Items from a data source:
□ □ □ □ □ □ □

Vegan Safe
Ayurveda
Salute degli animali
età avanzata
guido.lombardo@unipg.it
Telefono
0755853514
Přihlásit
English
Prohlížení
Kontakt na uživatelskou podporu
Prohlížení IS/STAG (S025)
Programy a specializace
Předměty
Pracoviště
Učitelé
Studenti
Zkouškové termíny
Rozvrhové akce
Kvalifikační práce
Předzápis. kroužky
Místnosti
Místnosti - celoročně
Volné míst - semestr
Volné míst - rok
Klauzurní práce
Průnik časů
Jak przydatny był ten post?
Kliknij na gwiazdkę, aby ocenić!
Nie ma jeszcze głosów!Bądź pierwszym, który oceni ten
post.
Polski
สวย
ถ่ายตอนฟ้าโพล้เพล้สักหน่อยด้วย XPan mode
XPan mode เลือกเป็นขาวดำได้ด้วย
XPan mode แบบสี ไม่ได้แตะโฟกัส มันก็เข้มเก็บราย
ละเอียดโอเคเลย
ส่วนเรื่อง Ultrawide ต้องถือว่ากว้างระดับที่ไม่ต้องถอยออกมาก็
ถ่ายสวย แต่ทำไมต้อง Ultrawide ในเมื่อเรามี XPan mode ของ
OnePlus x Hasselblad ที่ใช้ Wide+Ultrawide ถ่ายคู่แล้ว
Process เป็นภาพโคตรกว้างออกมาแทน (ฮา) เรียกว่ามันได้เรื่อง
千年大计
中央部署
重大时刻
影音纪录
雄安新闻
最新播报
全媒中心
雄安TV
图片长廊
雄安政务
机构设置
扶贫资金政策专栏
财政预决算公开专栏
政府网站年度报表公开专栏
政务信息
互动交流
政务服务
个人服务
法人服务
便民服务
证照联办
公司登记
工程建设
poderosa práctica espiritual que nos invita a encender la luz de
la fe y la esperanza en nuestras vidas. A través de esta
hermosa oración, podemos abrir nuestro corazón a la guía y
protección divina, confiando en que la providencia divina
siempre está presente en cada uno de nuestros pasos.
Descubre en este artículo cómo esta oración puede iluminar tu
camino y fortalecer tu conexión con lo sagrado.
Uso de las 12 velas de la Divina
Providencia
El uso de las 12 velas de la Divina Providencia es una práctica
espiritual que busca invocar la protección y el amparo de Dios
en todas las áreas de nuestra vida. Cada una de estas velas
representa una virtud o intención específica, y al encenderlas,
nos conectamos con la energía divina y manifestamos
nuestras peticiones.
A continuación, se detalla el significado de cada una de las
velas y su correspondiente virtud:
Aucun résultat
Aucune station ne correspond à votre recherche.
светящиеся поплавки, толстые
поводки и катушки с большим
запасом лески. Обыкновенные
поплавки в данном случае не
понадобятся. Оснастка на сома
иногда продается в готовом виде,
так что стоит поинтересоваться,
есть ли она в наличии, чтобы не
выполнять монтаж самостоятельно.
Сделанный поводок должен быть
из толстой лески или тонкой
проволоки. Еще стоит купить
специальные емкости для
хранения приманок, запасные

□ □ □ □ □ □ □

_Exercise directions_
Your task is to restate, word for word, only those lines above that fall between the line holding "Zkouškové termíny" and the line holding "poderosa práctica espiritual", inclusive.

_Solution for this task_
Zkouškové termíny
Rozvrhové akce
Kvalifikační práce
Předzápis. kroužky
Místnosti
Místnosti - celoročně
Volné míst - semestr
Volné míst - rok
Klauzurní práce
Průnik časů
Jak przydatny był ten post?
Kliknij na gwiazdkę, aby ocenić!
Nie ma jeszcze głosów!Bądź pierwszym, który oceni ten
post.
Polski
สวย
ถ่ายตอนฟ้าโพล้เพล้สักหน่อยด้วย XPan mode
XPan mode เลือกเป็นขาวดำได้ด้วย
XPan mode แบบสี ไม่ได้แตะโฟกัส มันก็เข้มเก็บราย
ละเอียดโอเคเลย
ส่วนเรื่อง Ultrawide ต้องถือว่ากว้างระดับที่ไม่ต้องถอยออกมาก็
ถ่ายสวย แต่ทำไมต้อง Ultrawide ในเมื่อเรามี XPan mode ของ
OnePlus x Hasselblad ที่ใช้ Wide+Ultrawide ถ่ายคู่แล้ว
Process เป็นภาพโคตรกว้างออกมาแทน (ฮา) เรียกว่ามันได้เรื่อง
千年大计
中央部署
重大时刻
影音纪录
雄安新闻
最新播报
全媒中心
雄安TV
图片长廊
雄安政务
机构设置
扶贫资金政策专栏
财政预决算公开专栏
政府网站年度报表公开专栏
政务信息
互动交流
政务服务
个人服务
法人服务
便民服务
证照联办
公司登记
工程建设
poderosa práctica espiritual que nos invita a encender la luz de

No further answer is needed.